Rclone Power Moves for Backblaze B2 Cloud Storage

Post Syndicated from Skip Levens original https://www.backblaze.com/blog/rclone-power-moves-for-backblaze-b2-cloud-storage/

Rclone is described as the “Swiss Army chainsaw” of storage movement tools. While it may seem, at first, to be a simple tool with two main commands to copy and sync data between two storage locations, deeper study reveals a hell of a lot more. True to the image of a “Swiss Army chainsaw,” rclone contains an extremely deep and powerful feature set that empowers smart storage admins and workflow scripters everywhere to meet almost any storage task with ease and efficiency.

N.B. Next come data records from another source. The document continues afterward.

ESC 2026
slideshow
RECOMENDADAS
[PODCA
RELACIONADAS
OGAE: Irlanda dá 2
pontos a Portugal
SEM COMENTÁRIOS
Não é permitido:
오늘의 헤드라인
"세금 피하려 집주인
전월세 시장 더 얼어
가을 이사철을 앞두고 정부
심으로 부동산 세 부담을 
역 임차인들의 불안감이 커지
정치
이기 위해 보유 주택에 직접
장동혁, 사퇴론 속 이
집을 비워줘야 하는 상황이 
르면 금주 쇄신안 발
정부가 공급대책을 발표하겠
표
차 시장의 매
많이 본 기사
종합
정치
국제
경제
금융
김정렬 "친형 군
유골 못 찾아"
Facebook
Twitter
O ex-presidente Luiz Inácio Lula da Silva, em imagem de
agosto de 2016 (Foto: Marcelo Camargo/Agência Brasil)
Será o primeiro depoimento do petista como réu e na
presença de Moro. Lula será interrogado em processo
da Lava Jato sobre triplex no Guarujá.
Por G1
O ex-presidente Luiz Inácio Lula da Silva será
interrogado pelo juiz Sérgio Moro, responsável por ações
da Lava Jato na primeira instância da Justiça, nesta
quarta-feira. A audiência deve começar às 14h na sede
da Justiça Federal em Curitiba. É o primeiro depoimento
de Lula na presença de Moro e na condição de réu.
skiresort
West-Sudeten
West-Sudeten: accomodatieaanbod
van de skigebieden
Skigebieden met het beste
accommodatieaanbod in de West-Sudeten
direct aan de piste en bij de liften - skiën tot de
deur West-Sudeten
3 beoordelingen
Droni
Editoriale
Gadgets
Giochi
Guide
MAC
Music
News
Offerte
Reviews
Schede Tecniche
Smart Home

Rclone—rsync for cloud storage—is a powerful command line tool to copy and sync files to and from local disk, SFTP servers, and many cloud storage providers. Rclone’s Backblaze B2 Cloud Storage page has many examples of configuration and options with Backblaze B2.

Continued Steps on the Path to rclone Mastery

In our in-depth webinar with Nick Craig-Wood, developer and principal maintainer of rclone, we discussed a number of power moves you can use with rclone and Backblaze B2. This post takes it a number of steps further with five more advanced techniques to add to your rclone mastery toolkit.
Have you tried these and have a different take? Just trying them out for the first time? We hope to hear more and learn more from you in the comments.

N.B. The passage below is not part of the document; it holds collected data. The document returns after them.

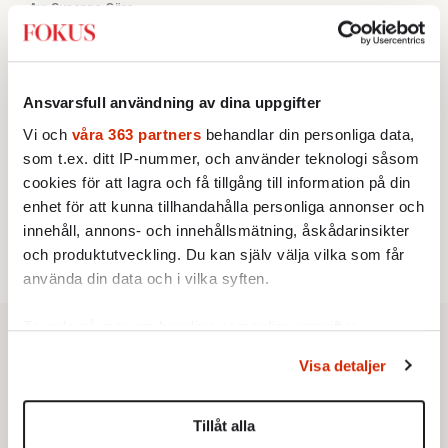
Av: Susanne Gäre
KRÖNIKA
3.
Nina Lekander:
På ”Kommunisthögskolan” drömde
alla om att vara arbetarklass
KRÖNIKA
4.
Frans Wachtmeister:
Ja, AC är ett hot mot den
Ansvarsfull användning av dina uppgifter
franska civilisationen
Vi och
våra 363 partners
behandlar din personliga data,
STICKET
5.
Bitte Assarmo:
Sagan om den lågbegåvade
som t.ex. ditt IP-nummer, och använder teknologi såsom
ursprungsbefolkningen i Filipstad
cookies för att lagra och få tillgång till information på din
KRÖNIKA
6.
enhet för att kunna tillhandahålla personliga annonser och
Sakine Madon:
Efter islamistdådet oroar sig
vänstern för Agnes Wold
innehåll, annons- och innehållsmätning, åskådarinsikter
och produktutveckling. Du kan själv välja vilka som får
använda din data och i vilka syften.
Ta reda på mer om hur dina personliga uppgifter
behandlas och ställ in dina preferenser i
detaljsektionen
.
Visa detaljer
Du kan ändra eller dra tillbaka ditt samtycke när som
helst från cookie-förklaringen.
Tillåt alla
Vi använder enhetsidentifierare för att anpassa innehållet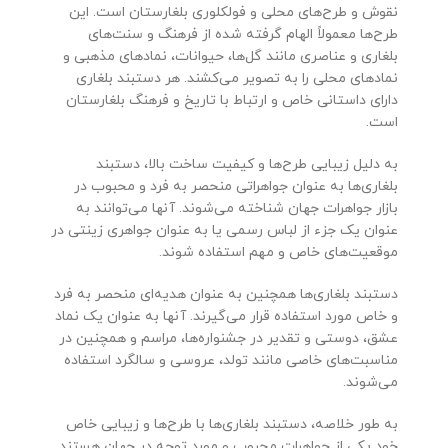
نقوش و طرح‌های محلی و فولکلوری بلغارستان است. این
طرح‌ها معمولاً الهام گرفته شده از فرهنگ و سنت‌های
بلغاری و عناصری مانند گل‌ها، حیوانات، نمادهای مذهبی و
نمادهای محلی را به تصویر می‌کشند. هر دستبند بلغاری
دارای داستانی خاص و ارتباط با تاریخ و فرهنگ بلغارستان
است.
به دلیل زیبایی طرح‌ها و کیفیت ساخت بالا، دستبند
بلغاری‌ها به عنوان جواهراتی منحصر به فرد و محبوب در
بازار جواهرات جهان شناخته می‌شوند. آنها می‌توانند به
عنوان یک جزء از لباس رسمی یا به عنوان جواهری زینتی در
موقعیت‌های خاص و مهم استفاده شوند.
دستبند بلغاری‌ها همچنین به عنوان هدیه‌ای منحصر به فرد
و خاص مورد استفاده قرار می‌گیرند. آنها به عنوان یک نماد
عشق، دوستی و تقدیر در جشنواره‌ها، مراسم و همچنین در
مناسبت‌های خاصی مانند تولد، عروسی و سالگرد استفاده
می‌شوند.
به طور خلاصه، دستبند بلغاری‌ها با طرح‌ها و زیبایی خاص
خود یکی از جواهرات محبوب و مورد توجه در جهان هستند.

Use --track-renames to Save Bandwidth and Increase Data Movement Speed

If you’re moving files constantly from disk to the cloud, you know that your users frequently re-organize and rename folders and files on local storage. Which means that when it’s time to back up those renamed folders and files again, your object storage will see the files as new objects and will want you to re-upload them all over again.

Rclone is smart enough to take advantage of Backblaze B2 Native APIs for remote copy functionality, which saves you from re-uploading files that are simply renamed and not otherwise changed.

By specifying the --track-renames flag, rclone will keep track of file size and hashes during operations. When source and destination files match, but the names are different, rclone will simply copy them over on the server side with the new name, saving you having to upload the object again. Use the --progress or --verbose flags to see these remote copy messages in the log.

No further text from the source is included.